Where is Tech in African Literature?November 30, 2017
It is curious that in 2017, there are few African novels that represent technology the way we use it in our daily lives. Beyond cursory mentions of popular social networks and sending emails, there is almost no recognition of what technology, specifically the internet, does and how we use it.
This is not about science fiction or the exploration of new genres of African literature or robots taking over the world, nor is it about how technology has influenced or is influencing literature. I am talking of simply showing the ways in which we use mobile phones and the internet.
In a time when the mobile phone is almost ubiquitous and more than a quarter of the population of the continent has access to the internet, it is interesting that these are not represented in contemporary African literature.
The first book I remember reading that featured technology in this sense was Meg Cabot’s The Princess Diaries which has excerpts from chats and IMs between the main character Mia Thermopolis and her best friend Lilly Moscovitz as part of the novel. Around then, there were other books, usually Young Adult, that showed excerpts of IMs between characters to supplement the story.
In a time when the mobile phone is almost ubiquitous and more than a quarter of the population of the continent has access to the internet, it is interesting that these are not represented in contemporary African literature. There are only three books I can remember that explore technology as part of the characters and their lives. In Americanah, Adichie includes in the story, excerpts from Ifemelu’s blog, which give the readers more insight into Ifemelu’s thoughts and politics. In 60 Percent of a True Story, Tafa inserts tweets and email excerpts in his sort of memoir about events in his life. These excerpts are part of the stories and show the varying ways in which people react to events, how social media can be a force for good, and the ways Nigerian youth use the internet for schemes such as Yahoo Yahoo.

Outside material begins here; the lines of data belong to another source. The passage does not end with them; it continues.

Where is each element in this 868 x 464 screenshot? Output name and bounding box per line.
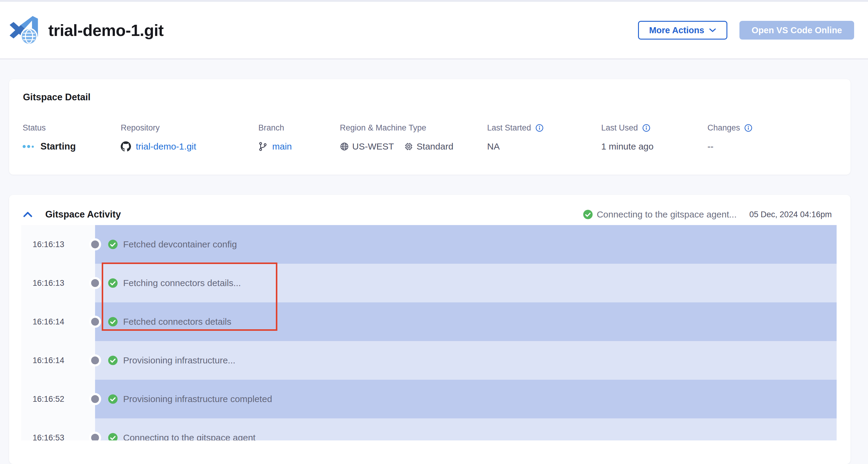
field-last-started: Last Started NA <box>487 123 544 153</box>
open-vscode-online-label: Open VS Code Online <box>751 25 842 35</box>
gitspace-detail-card: Gitspace Detail Status Starting Reposito… <box>9 79 850 175</box>
timeline-dot-icon <box>89 354 101 367</box>
field-repository: Repository trial-demo-1.git <box>121 123 196 153</box>
log-row: 16:16:52 Provisioning infrastructure com… <box>21 380 837 418</box>
log-time: 16:16:13 <box>33 240 64 249</box>
log-text: Fetched connectors details <box>123 317 231 327</box>
last-started-value: NA <box>487 141 500 152</box>
git-branch-icon <box>258 141 268 152</box>
field-branch: Branch main <box>258 123 292 153</box>
gitspace-activity-card: Gitspace Activity Connecting to the gits… <box>9 195 850 464</box>
check-circle-icon <box>108 278 118 288</box>
field-region-machine: Region & Machine Type US-WEST <box>340 123 453 153</box>
page-title: trial-demo-1.git <box>48 21 163 39</box>
last-used-label: Last Used <box>601 123 638 133</box>
info-icon[interactable] <box>642 124 650 132</box>
check-circle-icon <box>108 433 118 440</box>
log-row: 16:16:14 Provisioning infrastructure... <box>21 341 837 380</box>
collapse-chevron-up-icon[interactable] <box>23 211 33 218</box>
more-actions-button[interactable]: More Actions <box>638 21 728 39</box>
check-circle-icon <box>108 317 118 327</box>
log-text: Fetched devcontainer config <box>123 239 237 250</box>
more-actions-label: More Actions <box>649 25 705 35</box>
log-time: 16:16:53 <box>33 433 64 441</box>
timeline-dot-icon <box>89 393 101 405</box>
check-circle-icon <box>108 239 118 250</box>
branch-link[interactable]: main <box>272 141 292 152</box>
region-machine-label: Region & Machine Type <box>340 123 453 133</box>
activity-title: Gitspace Activity <box>45 209 121 220</box>
changes-value: -- <box>707 141 713 152</box>
activity-header: Gitspace Activity Connecting to the gits… <box>9 206 850 223</box>
check-circle-icon <box>108 355 118 366</box>
activity-status-text: Connecting to the gitspace agent... <box>597 209 737 220</box>
timeline-dot-icon <box>89 277 101 289</box>
gitspace-detail-title: Gitspace Detail <box>23 92 91 103</box>
log-text: Fetching connectors details... <box>123 278 241 288</box>
log-time: 16:16:14 <box>33 356 64 365</box>
github-icon <box>121 141 131 152</box>
log-row: 16:16:53 Connecting to the gitspace agen… <box>21 418 837 440</box>
changes-label: Changes <box>707 123 740 133</box>
branch-label: Branch <box>258 123 292 133</box>
log-row: 16:16:13 Fetching connectors details... <box>21 264 837 302</box>
log-text: Connecting to the gitspace agent <box>123 433 256 440</box>
last-started-label: Last Started <box>487 123 531 133</box>
globe-icon <box>340 142 349 151</box>
log-time: 16:16:14 <box>33 317 64 326</box>
chevron-down-icon <box>709 28 716 32</box>
vscode-gitspace-logo-icon <box>8 16 42 45</box>
status-loading-dots-icon <box>23 145 34 148</box>
info-icon[interactable] <box>744 124 752 132</box>
page-header: trial-demo-1.git More Actions Open VS Co… <box>0 0 868 59</box>
log-time: 16:16:52 <box>33 395 64 404</box>
activity-log[interactable]: 16:16:13 Fetched devcontainer config 16:… <box>21 225 837 440</box>
field-status: Status Starting <box>23 123 76 153</box>
log-text: Provisioning infrastructure completed <box>123 394 272 404</box>
log-text: Provisioning infrastructure... <box>123 355 236 366</box>
region-value: US-WEST <box>352 141 394 152</box>
field-changes: Changes -- <box>707 123 752 153</box>
log-time: 16:16:13 <box>33 279 64 288</box>
machine-type-icon <box>404 142 413 151</box>
field-last-used: Last Used 1 minute ago <box>601 123 653 153</box>
info-icon[interactable] <box>535 124 544 132</box>
status-label: Status <box>23 123 76 133</box>
check-circle-icon <box>583 209 593 220</box>
repository-link[interactable]: trial-demo-1.git <box>136 141 196 152</box>
timeline-dot-icon <box>89 316 101 328</box>
machine-type-value: Standard <box>416 141 453 152</box>
log-row: 16:16:14 Fetched connectors details <box>21 302 837 341</box>
check-circle-icon <box>108 394 118 404</box>
repository-label: Repository <box>121 123 196 133</box>
last-used-value: 1 minute ago <box>601 141 653 152</box>
activity-timestamp: 05 Dec, 2024 04:16pm <box>749 210 832 219</box>
status-value: Starting <box>40 141 76 152</box>
timeline-dot-icon <box>89 238 101 251</box>
open-vscode-online-button[interactable]: Open VS Code Online <box>739 21 854 39</box>
log-row: 16:16:13 Fetched devcontainer config <box>21 225 837 264</box>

In Igoni Barrett’s Blackass, there is a whole section dedicated to pages and pages of tweets to show how Furo’s sister was dealing with her brother’s disappearance. It might have also been a show of how people pursue fame on the internet using any subject matter, even something as painful and personal as the loss of one’s brother. Although it eventually became a drag to slug through pages of tweets, it was an interesting and unexpected representation of the real life ways people use technology.
In writing this article, I asked friends what African books they had read that included representations of technology and nobody could name any book. It is peculiar that people who read novels and stories on their mobile phones can not reference African literature that features the existence of said devices.